When a client approaches you to begin a new project, do you consider recommending an architectural fabric structure? You may be reluctant to suggest this option because you aren’t thinking beyond the tent structures intended for temporary use. But in my experience, fabric structures offer many unique possibilities, and with advanced fabric technology, they can be a beautiful and permanent architectural showpiece.
Let’s explore the types of architectural fabric structures intended for long-term and permanent use, as well as the benefits. Understanding the unique possibilities of an architectural fabric structure will help you consider this as an alternative to a conventional brick and mortar building.
Types of Architectural Fabric Structures
When considering an architectural fabric structure, you have three types to consider: air-supported, pre-engineered frame, and custom-designed tension structures. Each type has its own set of advantages and disadvantages you should consider before moving forward with your project.
Air-supported structures use an exterior architectural fabric skin supported by internal air pressure. The architectural fabric skin attaches at the perimeter (usually at ground level), and the structure inflates with the use of air blowers—no frames required.

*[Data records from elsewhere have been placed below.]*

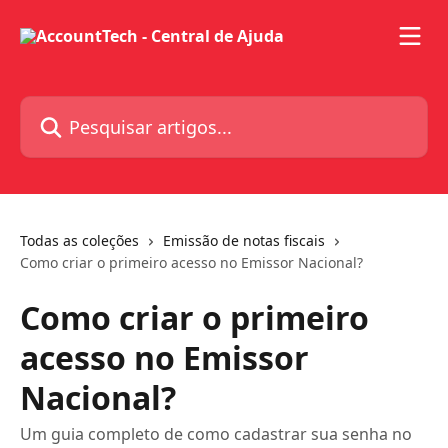
Passar para o conteúdo principal
Pesquisar artigos...
Todas as coleções
Emissão de notas fiscais
Como criar o primeiro acesso no Emissor Nacional?
Como criar o primeiro
acesso no Emissor
Nacional?
Um guia completo de como cadastrar sua senha no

Air structures require high strength, flexible materials, and PVC coated polyester fabric.
The main advantages of an air-supported structure include:
- Most economical way to cover a large clear span area
- Easy and fast to install
- Options for insulation
- Seasonal applications
- Uses high end, self-cleaning architectural fabrics that will last more than 20 years
The main disadvantage of air-supported structures is that you must maintain a positive internal air pressure in the structure. This requires air locks to enter and exit the structure. Blowers must switch-on automatically to maintain the internal air pressure. Also, it is a good idea to have a back-up power supply so the blowers can stay on during a power outage.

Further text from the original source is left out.